Metabolic profiling in almond, cassava, and sorghum identified a potential recycling mechanism where (R)-prunasin and other cyanogen glycosides may be utilized for nitrogen storage and nitrogen recycling without generating HCN. In 2017, researchers used stable isotope labeling to demonstrate that ^{13}C-labeled L-phenylalanine incorporated in (R)-prunasin could be converted to benzaldehyde and to salicylic acid using mandelonitrile as an intermediate.

== Toxicity ==
The toxicity of prunasin is based in its degradation products: (R)-prunasin is hydrolyzed to form benzaldehyde and hydrogen cyanide, which causes toxicity. Plants containing prunasin may therefore be toxic to animals, particularly ruminants.

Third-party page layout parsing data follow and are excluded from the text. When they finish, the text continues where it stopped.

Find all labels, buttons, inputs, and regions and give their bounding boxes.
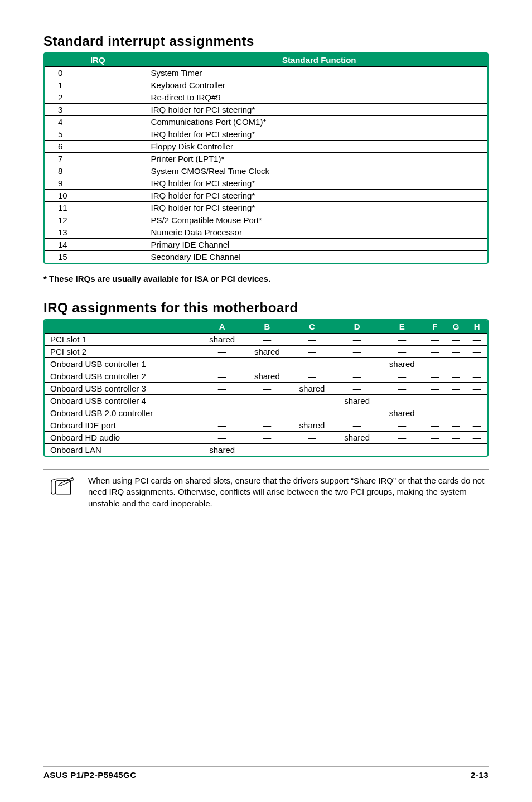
cell-value: —	[289, 432, 335, 444]
cell-value: —	[335, 419, 380, 432]
footnote-irq-availability: * These IRQs are usually available for I…	[43, 274, 489, 283]
cell-value: —	[424, 407, 446, 419]
note-callout: When using PCI cards on shared slots, en…	[43, 469, 489, 515]
cell-value: —	[424, 334, 446, 346]
th-col-h: H	[466, 320, 487, 334]
cell-value: —	[424, 432, 446, 444]
cell-function: Secondary IDE Channel	[151, 251, 487, 263]
cell-value: —	[466, 395, 487, 407]
cell-irq: 10	[45, 190, 151, 202]
cell-value: —	[466, 419, 487, 432]
cell-device-name: PCI slot 2	[45, 346, 200, 358]
table-row: Onboard IDE port——shared—————	[45, 419, 487, 432]
paper-pencil-icon	[50, 477, 75, 496]
cell-value: —	[446, 346, 467, 358]
cell-value: —	[245, 358, 290, 370]
cell-irq: 12	[45, 214, 151, 226]
cell-value: —	[446, 419, 467, 432]
th-col-e: E	[379, 320, 424, 334]
cell-irq: 2	[45, 91, 151, 104]
cell-function: System CMOS/Real Time Clock	[151, 165, 487, 177]
cell-irq: 13	[45, 226, 151, 239]
cell-function: Numeric Data Processor	[151, 226, 487, 239]
cell-device-name: Onboard HD audio	[45, 432, 200, 444]
cell-device-name: Onboard USB controller 4	[45, 395, 200, 407]
cell-value: —	[379, 432, 424, 444]
cell-value: —	[466, 432, 487, 444]
cell-value: —	[379, 395, 424, 407]
cell-value: shared	[245, 370, 290, 383]
cell-irq: 14	[45, 239, 151, 251]
cell-function: IRQ holder for PCI steering*	[151, 104, 487, 116]
th-device-name	[45, 320, 200, 334]
cell-device-name: Onboard LAN	[45, 444, 200, 456]
cell-value: —	[466, 370, 487, 383]
cell-function: Re-direct to IRQ#9	[151, 91, 487, 104]
cell-value: —	[200, 432, 245, 444]
cell-value: —	[200, 383, 245, 395]
table-row: Onboard USB controller 1————shared———	[45, 358, 487, 370]
cell-value: —	[289, 358, 335, 370]
cell-device-name: PCI slot 1	[45, 334, 200, 346]
cell-value: —	[245, 444, 290, 456]
cell-value: —	[245, 419, 290, 432]
cell-value: —	[466, 346, 487, 358]
th-irq: IRQ	[45, 54, 151, 67]
cell-value: —	[466, 383, 487, 395]
cell-value: —	[379, 419, 424, 432]
cell-function: Communications Port (COM1)*	[151, 116, 487, 128]
table-row: 2Re-direct to IRQ#9	[45, 91, 487, 104]
cell-value: shared	[200, 334, 245, 346]
table-row: Onboard USB controller 4———shared————	[45, 395, 487, 407]
cell-value: —	[466, 407, 487, 419]
cell-device-name: Onboard USB controller 1	[45, 358, 200, 370]
cell-value: —	[289, 407, 335, 419]
cell-value: —	[379, 444, 424, 456]
table-row: Onboard USB controller 3——shared—————	[45, 383, 487, 395]
th-col-g: G	[446, 320, 467, 334]
cell-value: —	[424, 395, 446, 407]
cell-value: —	[200, 407, 245, 419]
cell-value: —	[446, 334, 467, 346]
cell-value: —	[379, 370, 424, 383]
table-row: 13Numeric Data Processor	[45, 226, 487, 239]
cell-value: —	[466, 358, 487, 370]
cell-value: —	[245, 395, 290, 407]
table-row: 9IRQ holder for PCI steering*	[45, 177, 487, 190]
table-row: 0System Timer	[45, 67, 487, 79]
cell-value: —	[245, 383, 290, 395]
table-row: 15Secondary IDE Channel	[45, 251, 487, 263]
cell-irq: 11	[45, 202, 151, 214]
cell-function: IRQ holder for PCI steering*	[151, 190, 487, 202]
cell-value: —	[424, 383, 446, 395]
cell-device-name: Onboard USB 2.0 controller	[45, 407, 200, 419]
cell-value: —	[379, 346, 424, 358]
cell-irq: 0	[45, 67, 151, 79]
table-standard-interrupt-wrapper: IRQ Standard Function 0System Timer1Keyb…	[43, 52, 489, 264]
th-col-c: C	[289, 320, 335, 334]
cell-value: —	[335, 407, 380, 419]
cell-function: IRQ holder for PCI steering*	[151, 128, 487, 141]
cell-device-name: Onboard USB controller 2	[45, 370, 200, 383]
cell-irq: 9	[45, 177, 151, 190]
cell-value: —	[466, 444, 487, 456]
cell-value: —	[289, 444, 335, 456]
cell-value: —	[446, 395, 467, 407]
cell-value: —	[200, 346, 245, 358]
cell-function: Floppy Disk Controller	[151, 141, 487, 153]
cell-value: —	[335, 334, 380, 346]
cell-device-name: Onboard IDE port	[45, 419, 200, 432]
cell-value: —	[200, 419, 245, 432]
cell-value: —	[446, 407, 467, 419]
cell-value: —	[446, 432, 467, 444]
cell-value: —	[245, 407, 290, 419]
th-standard-function: Standard Function	[151, 54, 487, 67]
cell-value: —	[200, 370, 245, 383]
table-row: 4Communications Port (COM1)*	[45, 116, 487, 128]
cell-value: —	[424, 370, 446, 383]
table-row: PCI slot 1shared———————	[45, 334, 487, 346]
cell-irq: 5	[45, 128, 151, 141]
cell-value: —	[289, 370, 335, 383]
footer-page-number: 2-13	[471, 770, 489, 780]
cell-value: —	[446, 370, 467, 383]
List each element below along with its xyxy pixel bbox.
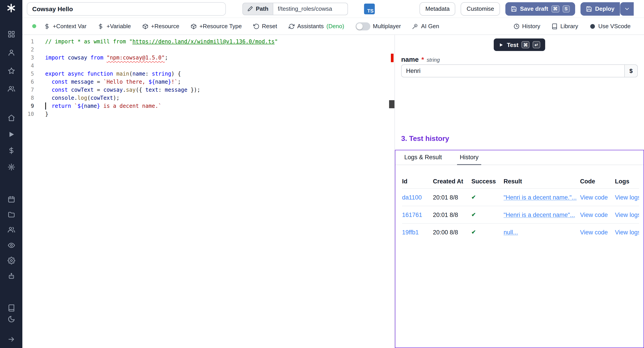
code-line: return `${name} is a decent name.` bbox=[45, 102, 278, 110]
code-token: message bbox=[71, 79, 94, 85]
arrow-right-icon[interactable] bbox=[0, 333, 22, 345]
metadata-button[interactable]: Metadata bbox=[420, 2, 455, 16]
calendar-icon[interactable] bbox=[0, 193, 22, 205]
add-resource-type-button[interactable]: +Resource Type bbox=[190, 23, 242, 30]
user-icon[interactable] bbox=[0, 46, 22, 58]
code-token: : bbox=[145, 71, 152, 77]
argument-value-input[interactable] bbox=[401, 64, 624, 78]
view-logs-link[interactable]: View logs bbox=[615, 211, 639, 218]
deploy-button[interactable]: Deploy bbox=[580, 2, 620, 16]
tab-logs-result[interactable]: Logs & Result bbox=[402, 150, 444, 165]
pencil-icon bbox=[247, 6, 253, 12]
code-token: cowText bbox=[90, 95, 113, 101]
path-input[interactable]: f/testing_roles/cowsa bbox=[273, 2, 348, 15]
resources-icon[interactable] bbox=[0, 160, 22, 173]
run-id-link[interactable]: 161761 bbox=[402, 211, 433, 218]
add-variable-button[interactable]: +Variable bbox=[98, 23, 131, 30]
robot-icon[interactable] bbox=[0, 270, 22, 282]
assistants-button[interactable]: Assistants (Deno) bbox=[288, 23, 344, 30]
code-token bbox=[64, 54, 68, 61]
result-link[interactable]: "Henri is a decent name"... bbox=[504, 211, 580, 218]
code-token bbox=[45, 103, 52, 109]
column-header: Result bbox=[504, 178, 580, 184]
view-code-link[interactable]: View code bbox=[580, 211, 615, 218]
path-edit-button[interactable]: Path bbox=[242, 2, 273, 15]
view-code-link[interactable]: View code bbox=[580, 194, 615, 200]
history-table-header: IdCreated AtSuccessResultCodeLogs bbox=[402, 174, 639, 188]
code-editor[interactable]: 12345678910 // import * as wmill from "h… bbox=[22, 35, 395, 348]
gear-icon[interactable] bbox=[0, 254, 22, 266]
view-logs-link[interactable]: View logs bbox=[615, 194, 639, 200]
grid-icon[interactable] bbox=[0, 28, 22, 40]
history-button[interactable]: History bbox=[513, 23, 540, 30]
star-icon[interactable] bbox=[0, 64, 22, 77]
run-id-link[interactable]: 19ffb1 bbox=[402, 229, 433, 236]
run-id-link[interactable]: da1100 bbox=[402, 194, 433, 200]
moon-icon[interactable] bbox=[0, 313, 22, 325]
code-token: } bbox=[168, 79, 171, 85]
customise-button[interactable]: Customise bbox=[461, 2, 500, 16]
tab-history[interactable]: History bbox=[457, 150, 481, 165]
windmill-logo[interactable] bbox=[0, 2, 22, 14]
library-button[interactable]: Library bbox=[552, 23, 578, 30]
team-icon[interactable] bbox=[0, 223, 22, 236]
insert-variable-button[interactable]: $ bbox=[624, 64, 638, 78]
view-code-link[interactable]: View code bbox=[580, 229, 615, 236]
code-token: from bbox=[90, 54, 103, 61]
use-vscode-button[interactable]: Use VScode bbox=[589, 23, 630, 30]
code-token: " bbox=[274, 38, 278, 45]
history-row: 16176120:01 8/8✔"Henri is a decent name"… bbox=[402, 206, 639, 223]
test-button[interactable]: Test ⌘ ↵ bbox=[494, 38, 545, 51]
deploy-dropdown-button[interactable] bbox=[620, 2, 634, 16]
eye-icon[interactable] bbox=[0, 239, 22, 252]
argument-name: name bbox=[401, 56, 418, 63]
ai-gen-button[interactable]: AI Gen bbox=[412, 23, 439, 30]
result-link[interactable]: null... bbox=[504, 229, 580, 236]
test-history-panel: Logs & Result History IdCreated AtSucces… bbox=[395, 150, 644, 348]
script-name-input[interactable] bbox=[27, 2, 226, 16]
book-icon[interactable] bbox=[0, 302, 22, 314]
code-area[interactable]: // import * as wmill from "https://deno.… bbox=[45, 38, 278, 348]
variable-label: +Variable bbox=[107, 23, 131, 30]
code-line: const cowText = cowsay.say({ text: messa… bbox=[45, 86, 278, 94]
save-draft-button[interactable]: Save draft ⌘ S bbox=[505, 2, 575, 16]
multiplayer-toggle[interactable] bbox=[355, 22, 370, 30]
save-draft-label: Save draft bbox=[520, 5, 548, 12]
column-header: Created At bbox=[433, 178, 471, 184]
history-label: History bbox=[522, 23, 540, 30]
code-token: name bbox=[132, 71, 145, 77]
dollar-icon[interactable] bbox=[0, 144, 22, 156]
add-context-var-button[interactable]: +Context Var bbox=[44, 23, 86, 30]
code-token: . bbox=[74, 95, 77, 101]
code-token: ); bbox=[113, 95, 120, 101]
code-token bbox=[45, 79, 52, 85]
argument-label-row: name* string bbox=[401, 56, 638, 62]
view-logs-link[interactable]: View logs bbox=[615, 229, 639, 236]
result-link[interactable]: "Henri is a decent name."... bbox=[504, 194, 580, 200]
code-token: ` bbox=[74, 103, 77, 109]
line-number: 8 bbox=[22, 94, 34, 102]
editor-toolbar: +Context Var +Variable +Resource +Resour… bbox=[22, 18, 644, 35]
code-token: } bbox=[97, 103, 100, 109]
users-icon[interactable] bbox=[0, 82, 22, 95]
history-tabs: Logs & Result History bbox=[395, 150, 644, 165]
ai-gen-label: AI Gen bbox=[421, 23, 439, 30]
code-token bbox=[113, 71, 116, 77]
history-table: IdCreated AtSuccessResultCodeLogs da1100… bbox=[402, 174, 639, 241]
play-icon[interactable] bbox=[0, 128, 22, 140]
add-resource-button[interactable]: +Resource bbox=[142, 23, 179, 30]
code-token: function bbox=[87, 71, 113, 77]
folder-icon[interactable] bbox=[0, 208, 22, 220]
code-token: // import * as wmill from " bbox=[45, 38, 132, 45]
reset-label: Reset bbox=[262, 23, 277, 30]
code-line: import cowsay from "npm:cowsay@1.5.0"; bbox=[45, 54, 278, 62]
code-line: // import * as wmill from "https://deno.… bbox=[45, 38, 278, 46]
test-history-title: 3. Test history bbox=[401, 135, 638, 143]
error-marker bbox=[391, 54, 394, 62]
code-token bbox=[45, 87, 52, 93]
code-token: async bbox=[68, 71, 84, 77]
code-token: name bbox=[84, 103, 97, 109]
resource-label: +Resource bbox=[151, 23, 179, 30]
reset-button[interactable]: Reset bbox=[253, 23, 277, 30]
home-icon[interactable] bbox=[0, 112, 22, 124]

To degrade amygdalin to prunasin, amygdalin beta-glucosidase hydrolyzes the disaccharide to produce (R)-prunasin and D-glucose. Then, prunasin beta-glucosidase uses (R)-prunasin and water to produce D-glucose and mandelonitrile. After generating the aglycone mandelonitrile, then a mandelonitrile lyase can degrade the compound into benzaldehyde and hydrogen cyanide.